Opinion: Advisor dinners should not happen during family style slots

By: Jessica Cha’17
Staff Writer

Family style serves as a source of pride.
Students and faculty have formed close-knit relationships through family style dinners that other schools do not have, and these close relationships have become an essential part of the community. Not only do they help students generate new and old friendships, family style dinners prepare students for formal dinners in the future. It is often questioned whether or not some family style dinners should be replaced with advisory dinners. It is essential to meet with advisors and advisory groups, but family style should not have to be eliminated to accommodate those times.

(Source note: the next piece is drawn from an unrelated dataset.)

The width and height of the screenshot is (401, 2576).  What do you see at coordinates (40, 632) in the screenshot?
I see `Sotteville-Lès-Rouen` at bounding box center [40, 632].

Family style is a time to enforce the bonds students already have with their peers, and to create new ones. The tables rotate every three weeks to give students enough time to bond with the people they meet, yet still continue meeting new students. During family style dinners, people of all grades sit down and enjoy a meal together. The teachers are also required to attend the dinners for exactly one trimester. This makes it possible to meet faculty members from different fields and parts of the campus. Family style dinners have been the main contributor in giving students and teachers the opportunity to really interact with each other.

“I have met so many of my closest friends through family style,” Jiehan Zheng ’14 said. “It is also a great time for me to connect with old and new teachers.”

“I like how we are assigned tables, because we get to know people who we wouldn’t normally talk to,” Jocelyn Ng ’14 said.

“I was so scared during my first rotation. I didn’t know what to wear, to say, to act, or to do,” Christine Ayoh ’17 said. “I was so nervous, but then I met so many new people that were so kind to me. I immediately felt welcome and I enjoy family style now.”

In addition to the relationships formed in family style, it also offers students the opportunity to practice for college and even job interviews. Course meals are served by student waiters and everyone attends family style dinners dressed in formal attire. As a freshman, this is intimidating at first, but soon students become accustomed to how family style works. Teachers and students easily converse about topics ranging from favorite Disney movies and favorite subjects to hopes for the future.

“I feel so prepared for my future interviews now,” Tanvi Dange ‘17 said. “Family style has really helped me to open up to new people. Family style will definitely be the tradition I will miss the most about my experience at Peddie.”

“I really love interacting with the new people around me, and I have been able to meet people from all different grades thanks to family style,” Ayoh’17 said.

In conclusion, some family style dinners should not be replaced with advisory dinners. Each family style dinner has really been beneficial for the community, and students consistently look forward to the new table rotations. It has become the primary time for students and teachers to get to know each other and to become comfortable with each other.